In her own academic career, English professor and PhD candidate Allison Harris has spent a significant amount of time in archives, using records dating back to the historical periods she’s studying to support research and to breathe life into her writing. Taking her African-American Literature students to the archives for a project focused on the era of slavery, however, was an idea actually inspired in a cemetery, miles away from the archives.

“I was walking there with a friend and we were thinking about the lives of the people buried there and the legal and social constructions of personhood beyond death,” Harris explains. It was in the midst of gravestones, many inscribed with only a name and a range of dates, that she thought about how the briefest details of a person’s life can evoke wonder about a long ago experience. “Together we brainstormed ways that students could use creative writing to engage with these constructions of personhood.”

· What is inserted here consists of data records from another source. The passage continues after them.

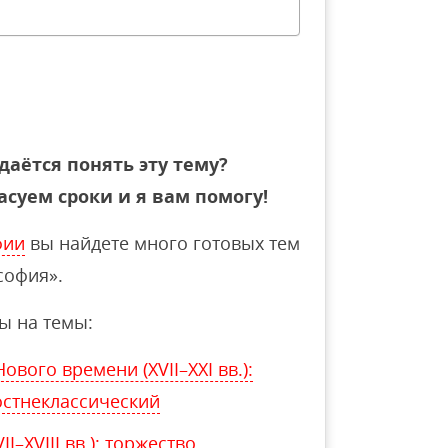
даётся понять эту тему?
асуем сроки и я вам помогу!
фии
вы найдете много готовых тем
софия».
ы на темы:
вого времени (XVII–XXI вв.):
остнеклассический
I–XVIII вв.): торжество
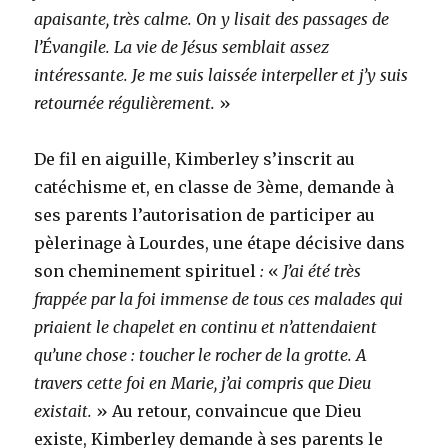
apaisante, très calme. On y lisait des passages de
l’Évangile. La vie de Jésus semblait assez
intéressante. Je me suis laissée interpeller et j’y suis
retournée régulièrement.
»
De fil en aiguille, Kimberley s’inscrit au
catéchisme et, en classe de 3ème, demande à
ses parents l’autorisation de participer au
pèlerinage à Lourdes, une étape décisive dans
son cheminement spirituel
:
«
J’ai été très
frappée par la foi immense de tous ces malades qui
priaient le chapelet en continu et n’attendaient
qu’une chose : toucher le rocher de la grotte. A
travers cette foi en Marie, j’ai compris que Dieu
existait.
» Au retour, convaincue que Dieu
existe, Kimberley demande à ses parents le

After the students enrolled in Harris’s course visited UM Special Collections’ Slave Documents Collection in the fall 2015 semester, they created stories based on real individuals from history referenced in letters by plantation owners, bills of sale, and other legal and personal documents preserved from the pre-Civil War era. The eight short stories, together known as the Slave Narrative project, are told from the perspective of slaves documented in the records.

“Part of the goal of the assignment was to make the documents come to life through plot and conflict. But more importantly, they were to give their characters a rich and vibrant interiority that explored the emotional and spiritual limitations and silences of these archives,” Harris says.

Visit the Slave Narrative Project

The Slave Narrative project, now permanently preserved and available to the public in UM Libraries Scholarly Repository, features the following short stories:

The Example
by Nathaniel Bradley
English Literature major (2018) from Aurora, Colorado

Her Taste of Freedom
by Orlandra Dickens
Sociology and Criminology major (December 2016) from Wilson, North Carolina

The Hill, Named after some White Man
by O’Shane Elliot
Political Science major (Spring 2016) from St. Petersburg, Florida

The Match
by Marcus Hines
Computer Science major (2017) from Los Angeles, California

Betsey Simons: Freedom at What Cost?
by Anthony Maristany
Neuroscience major (May 2017) from Miami, Florida

Earth and Ashes
by Michele Mobley
General Studies major (2017) from Wilmington, Delaware

A Narrative of the Torments and Unlikely Freedom of a Child Slave
by Hanna Taylor
Undecided major (2019) from San Rafael, California

Nameless People, Keep Trekking
by Brandi Webster
Sociology major (2017) from Naranja, Florida

To learn more about the Slave Documents Collection, visit Special Collections in person or online at library.miami.edu/specialcollections.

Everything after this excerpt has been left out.